Regardless of how it happened, the IPA style took off by the mid 1800’s in England, and though it took quite a while a healthy American IPA market emerged from the already highly hopped American Pale Ales. Sierra Nevada started the American Ale revolution in 1980, and soon after the craft brew scene broadened their realms to bolder beers like the IPA. Building off of the hoppy style of the pale ale, and given it a giant dose of steroids, many American IPAs are super-hopped and over 8-10% alcohol. Such ales are commonly known as imperial or double IPAs. Inspired by the innovative American take on a classic English oldie, a third variety, the Belgian IPA has also been adopted recently in Europe’s brewing scene. The majority of these brews maintain the triple belgian brewing style for full, strong flavor, giving the IPA more of that light, golden belgian color. Note that Belgian IPAs are also gloriously hopped and high in alcohol.
My dad is in town for my son’s baseball games this weekend, and tonight we decided to hit Buffalo Wild Wings for dinner. Since dad was buying, he suggested I have a beer. This seemed to be the most interesting thing they had on tap, and I’d been wanting to give it a try since I saw it come out a few months ago. Besides, I always enjoy pairing a nice IPA with spicy chicken wings.

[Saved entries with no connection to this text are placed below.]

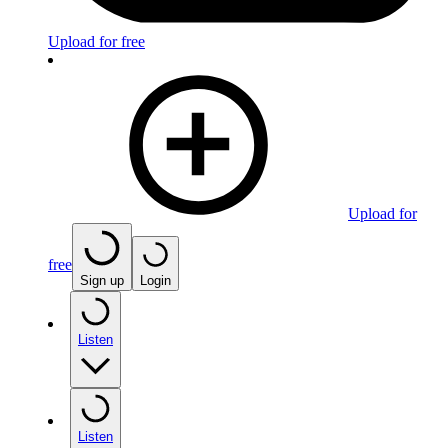
Upload for free
Upload for
free
Sign up
Login
Listen
Listen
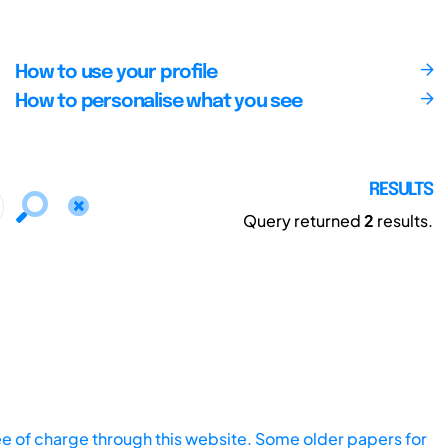
How to use your profile
How to personalise what you see
RESULTS
Query returned
2
results.
ee of charge through this website. Some older papers for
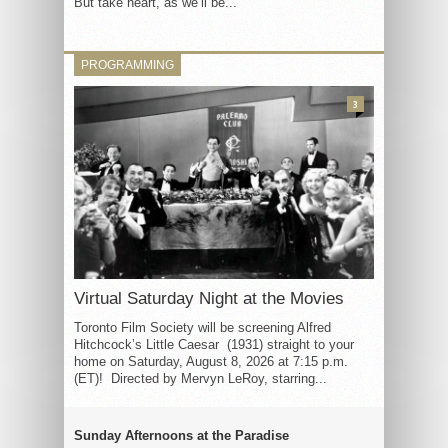
But take heart, as we’ll be...
PROGRAMMING
3
Virtual Saturday Night at the Movies
Toronto Film Society will be screening Alfred
Hitchcock’s Little Caesar (1931) straight to your
home on Saturday, August 8, 2026 at 7:15 p.m.
(ET)! Directed by Mervyn LeRoy, starring...
Sunday Afternoons at the Paradise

Location: On-tap and served in a large Sam Adams Perfect Pint glass at Buffalo Wild Wings in Bloomington, IL.
Numbers: 6.5% ABV, 45 IBUs, 11 SRM, 198 Calories
Ingredients: Malts: 2-row pale malt blend, caramel 60; Hops: Cascade, Simcoe, Chinook, Centennial, Amarillo; Sam Adams Yeast strain.
Appearance & Aroma: It’s crystal clear and bright copper in color. It has a fair amount of carbonation in it, and a bright white, fluffy head that fell a bit after a couple minutes. The aroma has a lot of citrusy grapefruit with some pine close behind it.